The Chester center looks like something out of an old novel by Charles Dickens. The old taverns, hotels, and little shops all have retained their charm and original paint. The homes in Chester are typical Victorian. I keep waiting for Mrs. Havisham to come out in a wedding dress sometime. Small cottages with bricks and criss-cross wood fronts and glass windows.
It’s a quiet town too. I’m amazed by the quietness that always seemed to envelop me. It’s often as if there were no inhabitants of the city. You rarely hear the sounds of cars, people, or even birds.
I think Chester is a very under visited destination.
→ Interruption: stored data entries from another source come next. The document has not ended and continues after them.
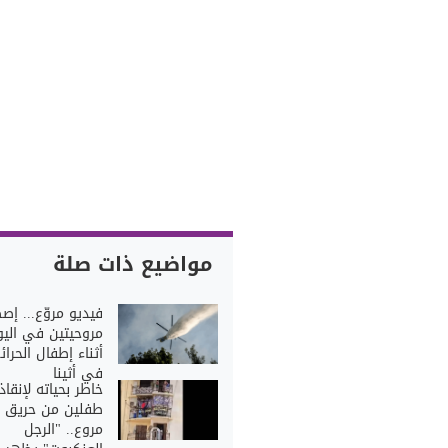
مواضيع ذات صلة
فيديو مروّع... إص
مروحيتين في اليو
أثناء إطفال الحرائ
في أثينا
خاطر بحياته لإنقاذ
طفلين من حريق
مروع.. "الرجل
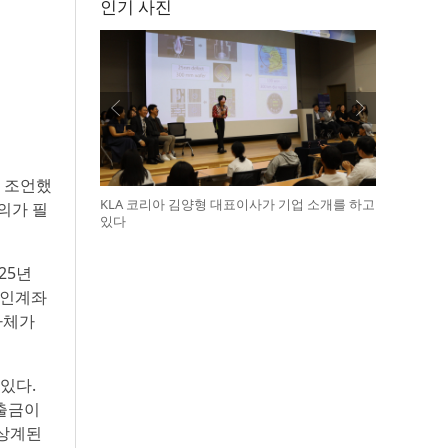
인기 사진
을 조언했
KLA 코리아 김양형 대표이사가 기업 소개를 하고
의가 필
있다
25년
법인계좌
자체가
있다.
대출금이
 상계된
Not a lot of travelers visit Chester so if you’re looking to get a little off the beaten path in England, this is the place!
While most of Chester’s allure and charm comes from its Dickens feel and architecture, there are still plenty of things to see and do in Chester!
The Best Things to See and Do in Chester
1. Walk Along the city walls
The city is home to the most complete city wall in the country, dating from the Roman conquest over 2,000 years ago. Today, you can walk the 2-miles of the wall and admire the beautiful heritage of Chester. They were built to protect the city from tribal invaders and built between 70 and 80 AD. Allow about forty-five minutes to walk the entire thing. The most famous part of the wall is the East gate. On top sits the 2nd most photographed clock in all of England (the first being Big Ben, of course!). Known as the Eastgate Clock, it was built in the late 19th century to commemorate a visit by the Prince of Wales.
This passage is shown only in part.